House - indeterminate date, Glencoshabinnia, Co. Tipperary
Co. Tipperary |
House
At the foot of Galtybeg, one of the lesser summits in the Galty mountain range in County Tipperary, a small stone structure sits in ground that is permanently wet and marshy.
It is easy to miss entirely: the walls survive to only half a metre in height, grass-covered and largely absorbed back into the hillside. Nothing about it announces itself. Its date is unknown.
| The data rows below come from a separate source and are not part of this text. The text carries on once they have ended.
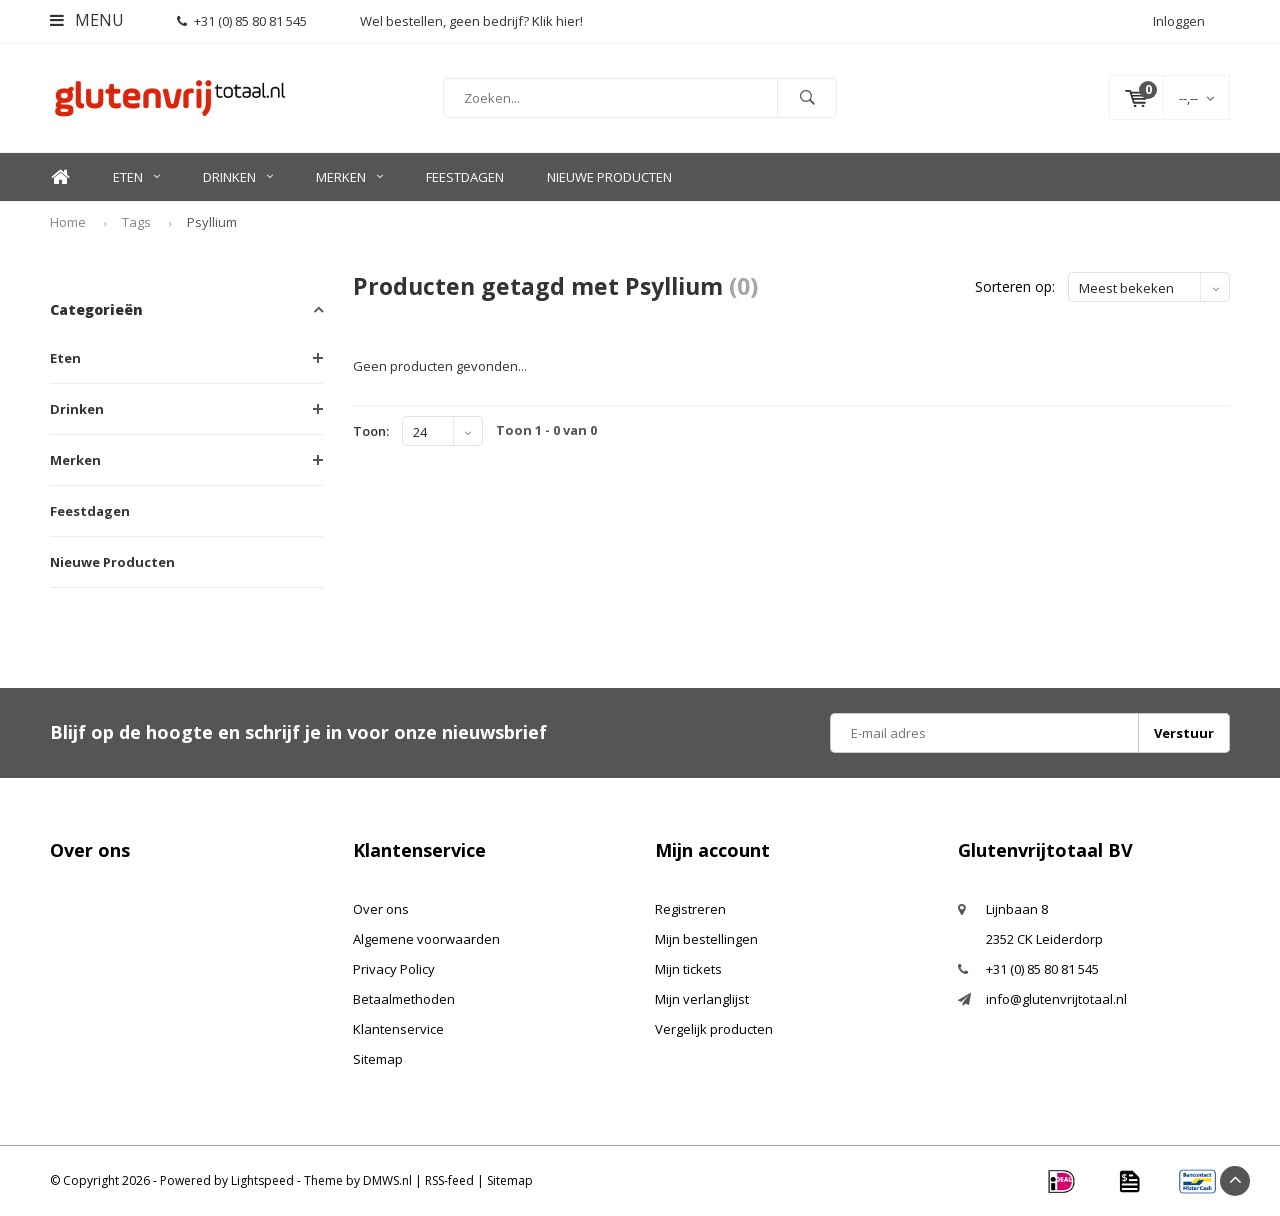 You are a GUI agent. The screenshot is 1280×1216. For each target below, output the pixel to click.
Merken (349, 177)
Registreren (690, 909)
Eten (136, 177)
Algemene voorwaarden (426, 939)
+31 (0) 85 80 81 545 (242, 21)
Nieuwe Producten (609, 177)
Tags (136, 222)
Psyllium (212, 222)
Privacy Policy (394, 969)
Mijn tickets (688, 969)
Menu (87, 20)
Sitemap (378, 1059)
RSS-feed (449, 1180)
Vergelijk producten (714, 1029)
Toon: (371, 431)
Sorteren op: (1015, 286)
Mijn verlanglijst (702, 999)
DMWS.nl (387, 1180)
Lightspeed (262, 1180)
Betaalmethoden (404, 999)
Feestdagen (465, 177)
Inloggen (1179, 21)
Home (60, 177)
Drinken (238, 177)
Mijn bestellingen (706, 939)
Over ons (381, 909)
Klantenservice (398, 1029)
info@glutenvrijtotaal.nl (1056, 999) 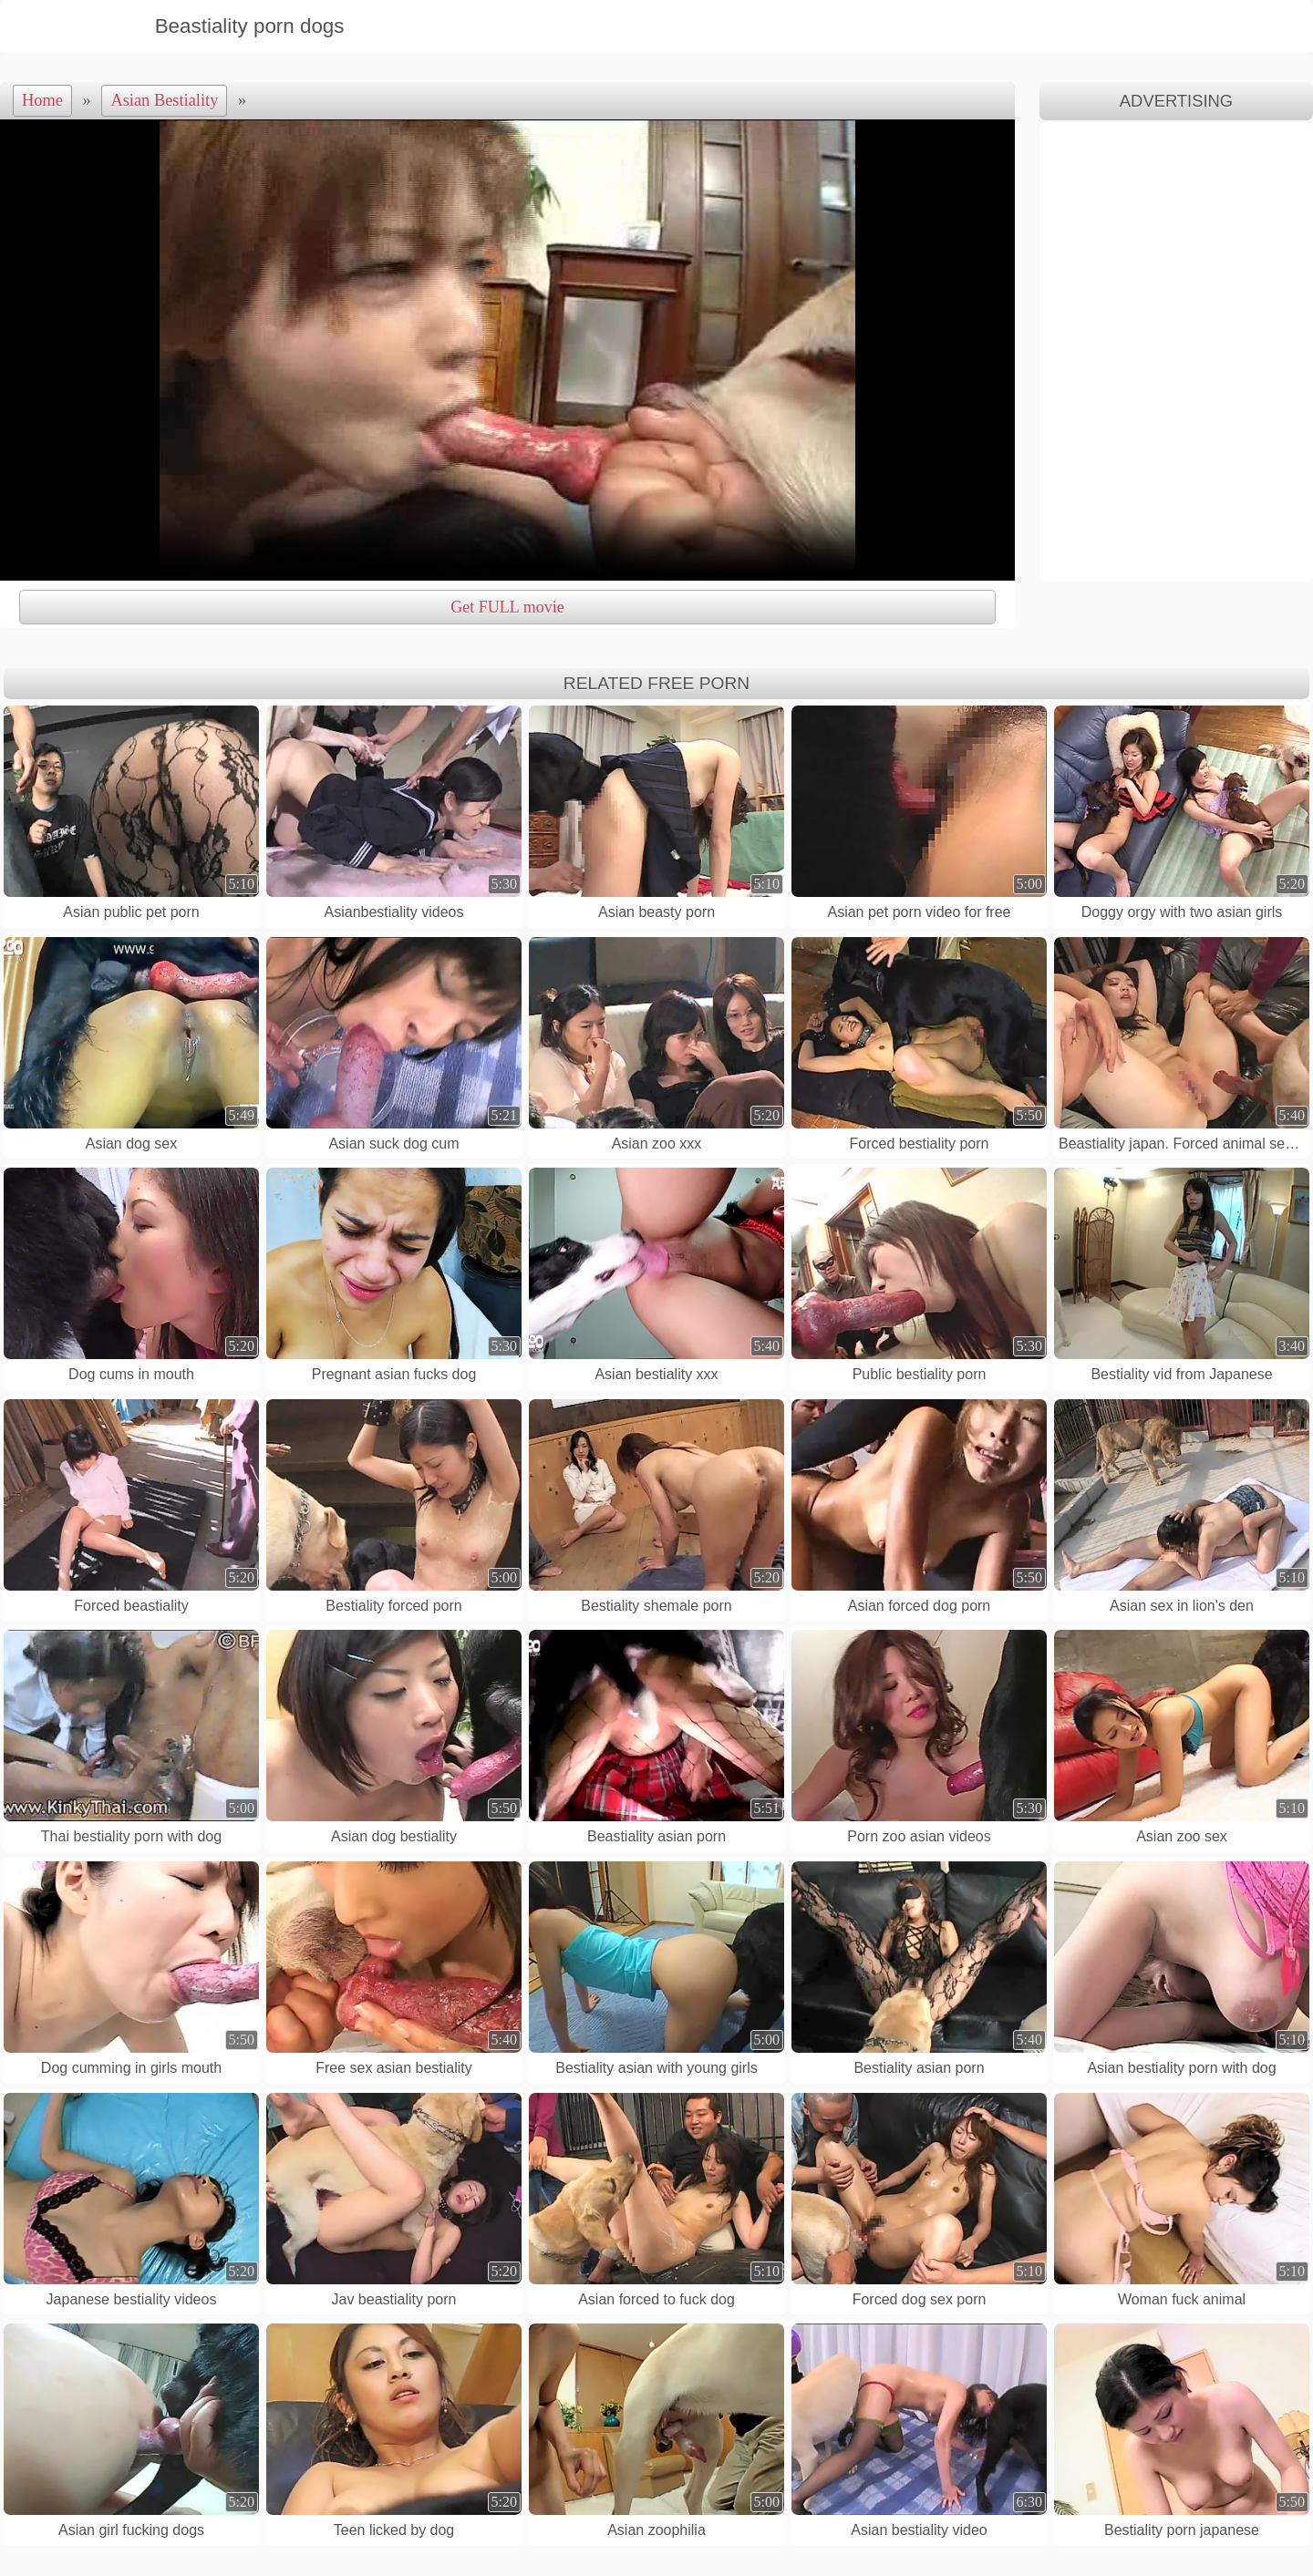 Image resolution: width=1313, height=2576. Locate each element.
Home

The building is roughly rectangular, measuring around 5.5 metres north to south and just 1.7 metres east to west, with rubble stone walls approximately two metres thick. A possible entrance, some 2.3 metres wide, sits at the southern end of the east wall, and there is evidence of collapse along the interior from the west side. A revetted stone wall, one built with facing stones to hold back the slope, runs uphill from the south-west corner of the structure. A stream feeding into the Clydagh river runs immediately to the west. The building may have been used for booleying, the seasonal practice by which farming families or herders brought cattle up to upland grazing grounds during summer months, occupying temporary shelters while the lower pastures recovered. It was common across Ireland for centuries, and the small proportions of this structure, its isolation, and its position in marginal mountain terrain are consistent with that kind of use. Whether it was ever anything else, and when it was last occupied, remains genuinely uncertain.